Origen Commentary On The Gospel Of John Book Thirteen
[1]
(18) For, as there, the bridegroom leaps upon souls that are more noble-natured and divine, called mountains, and skips upon the inferior ones called hills, so here the fountain that appears in the one who drinks of the water that Jesus gives leaps into eternal life.
(19) And after eternal life,
perhaps it [the fountain v.18] will also leap into the Father who is beyond eternal life. For Christ is life; but he who is greater than Christ is greater than life.20
[2] Pg. 23
Contrary to the assertion by UR high priestess Ilaria Ramelli and her loyal followers, here is the one and only time Origen mentions “after eternal life.”
Note the context, Origen is not talking about the fate of believers he is talking about the well of water, John 4:14. Origen is saying after the well of water springs into eternal life perhaps, not for certain, it [the well of water] springs into the Father because the Father is beyond eternal life.
Ramelli also says "aionios" never means eternal, everlasting, for ever.

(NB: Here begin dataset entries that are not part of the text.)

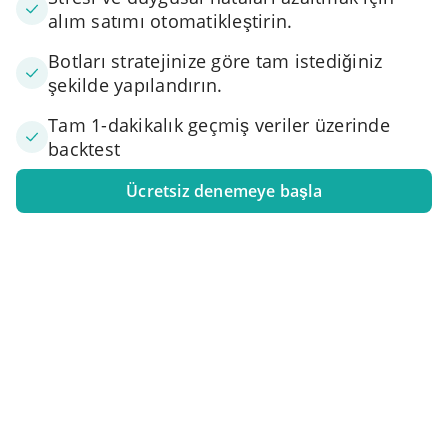
alım satımı otomatikleştirin.
Botları stratejinize göre tam istediğiniz
şekilde yapılandırın.
Tam 1-dakikalık geçmiş veriler üzerinde
backtest
Ücretsiz denemeye başla
1. Borsa hesabınızı bağlayın
Bir veya daha fazla takas hesabını 3Commas'a bağlayın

Here is how Origen describes eternal life.
......
(59) He [Heracleon] is not wrong, however, when he says that
the water that the Savior gives is of his spirit and power.[John 4:14]
(60) And he has explained the statement, “But he shall not thirst forever,” as follows with these very words:
For the life he gives is eternal and never perishes, as, indeed, does the first life which comes from the well; the life he gives remains. For the grace and the gift of our Savior is not to be taken away, nor is it consumed, nor does it perish, when one partakes of it.
[1] Origen. (1993).
Commentary on the Gospel according to John Books 13–32. (T. P. Halton, Ed., R. E. Heine, Trans.) (Vol. 89, pp. 67–69). Washington, DC: The Catholic University of America Press.
[2] Origen. (1993).
Commentary on the Gospel according to John Books 13–32. (T. P. Halton, Ed., R. E. Heine, Trans.) (Vol. 89, pp. 72–73). Washington, DC: The Catholic University of America Press.
Eternal life *never perishes, twice, *remains, *is not taken away and *is not consumed. That is certainly eternal to me.